• Sarah Hiers

Rich and Savory Tamales, an Ultimate Comfort Food

Updated: Jan 21


Tamales
Homemade Mexican Tamales

In the last handful of years Tamales have become the New Year Comfort food tradition. Over those years I have experimented with fillings. Provided below are two optional fillings. Number 1 is the filling I was taught by an authentic Mexican chef. Filling #2 is my own recipe. Chose which ever filling strikes your fancy. Or, make a double batch and make both. Friends and neighbors will love a few tamales as a gift.


While we stick to a pretty healthy diet most of the year, the New Year's Tamale is our big splurge with its rich, decadent comfort. Warm, slightly spicy and perfect when the the winter temps drop.

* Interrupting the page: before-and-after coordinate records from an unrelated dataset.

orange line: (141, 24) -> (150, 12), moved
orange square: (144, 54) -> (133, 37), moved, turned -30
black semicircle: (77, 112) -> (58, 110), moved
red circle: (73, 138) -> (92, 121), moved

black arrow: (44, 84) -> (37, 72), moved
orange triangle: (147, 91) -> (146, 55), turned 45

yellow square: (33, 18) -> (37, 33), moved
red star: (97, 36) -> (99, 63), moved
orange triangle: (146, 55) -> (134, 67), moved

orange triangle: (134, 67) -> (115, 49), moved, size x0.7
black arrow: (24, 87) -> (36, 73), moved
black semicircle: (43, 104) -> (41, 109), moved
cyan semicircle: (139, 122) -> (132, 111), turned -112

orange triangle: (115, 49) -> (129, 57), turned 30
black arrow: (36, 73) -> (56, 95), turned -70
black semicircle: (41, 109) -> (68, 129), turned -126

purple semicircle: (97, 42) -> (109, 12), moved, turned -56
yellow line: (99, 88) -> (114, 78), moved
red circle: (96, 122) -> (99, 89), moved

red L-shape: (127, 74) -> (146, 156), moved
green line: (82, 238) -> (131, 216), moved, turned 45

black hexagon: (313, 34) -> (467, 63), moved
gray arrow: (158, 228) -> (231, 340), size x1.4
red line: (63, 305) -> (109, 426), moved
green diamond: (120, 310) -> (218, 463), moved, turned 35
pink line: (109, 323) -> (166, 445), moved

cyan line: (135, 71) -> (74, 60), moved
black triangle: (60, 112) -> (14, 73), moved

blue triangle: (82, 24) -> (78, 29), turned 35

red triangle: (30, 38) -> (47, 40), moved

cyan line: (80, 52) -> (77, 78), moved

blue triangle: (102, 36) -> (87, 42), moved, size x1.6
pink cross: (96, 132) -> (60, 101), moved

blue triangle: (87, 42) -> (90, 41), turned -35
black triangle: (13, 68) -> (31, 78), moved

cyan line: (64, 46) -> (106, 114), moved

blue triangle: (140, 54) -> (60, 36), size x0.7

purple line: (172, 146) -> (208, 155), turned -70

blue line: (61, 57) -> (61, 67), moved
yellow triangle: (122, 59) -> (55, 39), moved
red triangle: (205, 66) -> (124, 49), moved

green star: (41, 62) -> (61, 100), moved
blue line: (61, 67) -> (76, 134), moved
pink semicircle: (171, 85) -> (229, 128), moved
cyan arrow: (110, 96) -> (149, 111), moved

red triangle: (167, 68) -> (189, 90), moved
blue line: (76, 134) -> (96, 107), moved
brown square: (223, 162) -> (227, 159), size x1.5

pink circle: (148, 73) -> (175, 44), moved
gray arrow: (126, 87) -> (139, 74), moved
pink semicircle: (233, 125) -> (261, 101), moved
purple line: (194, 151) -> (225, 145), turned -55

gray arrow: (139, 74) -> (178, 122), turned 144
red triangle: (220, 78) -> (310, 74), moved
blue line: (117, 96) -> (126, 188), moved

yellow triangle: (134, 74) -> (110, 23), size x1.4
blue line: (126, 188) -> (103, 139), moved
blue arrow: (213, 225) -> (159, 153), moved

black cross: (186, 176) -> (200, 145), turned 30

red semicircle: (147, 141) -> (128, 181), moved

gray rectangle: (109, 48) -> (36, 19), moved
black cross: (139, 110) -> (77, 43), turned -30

Tamales are also great because they freeze well for future nights when you don't feel like cooking and they reheat easily.


Ingredients

3 Cups Masa Harina

1 Cup Butter or Lard

3 Cups of Broth (approx)

2 T salt

20 - 25 Corn Husks


Filling #1

1 lb ripe tomatoes, sliced

1/2 onion, sliced

1 clove garlic

2 Jalapenos, sliced and seeded

8 oz fresh cheese, sliced

Cilantro


Filling #2

1 - 2 lbs pork shoulder

1 onion, sliced

2 cloves garlic

2 Jalapenos, sliced and seeded

2 cup broth

4 oz fresh cheese

Cilantro


Prep

Soak the corn husks in warm water while the dough is being prepared. The husks should be completely submerged.


Filling #1

In a pan on medium heat cook the tomatoes, onion and garlic in a small amount of oil. Cook for five minutes and add the cilantro. Stir well and cook for another five minutes. Set aside.


Filing #2

Pork shoulder, onion, garlic and jalapenos go into a pressure cooker with several cups of broth. Cook the ingredients per the pressure cooker instructions until meat is tender and shreadable. Once cooled, remove any bones and set aside to cool.


In a bowl, cream the butter/lard. Add masa and broth, one cup at a time alternting first the masa, then broth. Add salt. Beat the mixture until you have a consistency similar to cake batter.


Drain and pat the husks dry.


Now, grab a husk and place about two spoonfulls of dough on the upper third of the husk and spread the dough to make room for filling. (husks are not uniform in size so adjust the amount of dough for smaller husks). Plaqce a slice of cheese and a bit of filling in the dough. Wrap the husk around the filling forming a cylinder. Fold up the narrow end and take a strip of husk and make tie it around the husk to hold the tail in place. (See the photo above for tieing)


Place the tamales in an upright position in a steamer. There needs to be enough water in the steamer to cook the tamales for an hour, or until the tamale pulls way from the husk without sticking. Let the tamales rest for 30 minutes.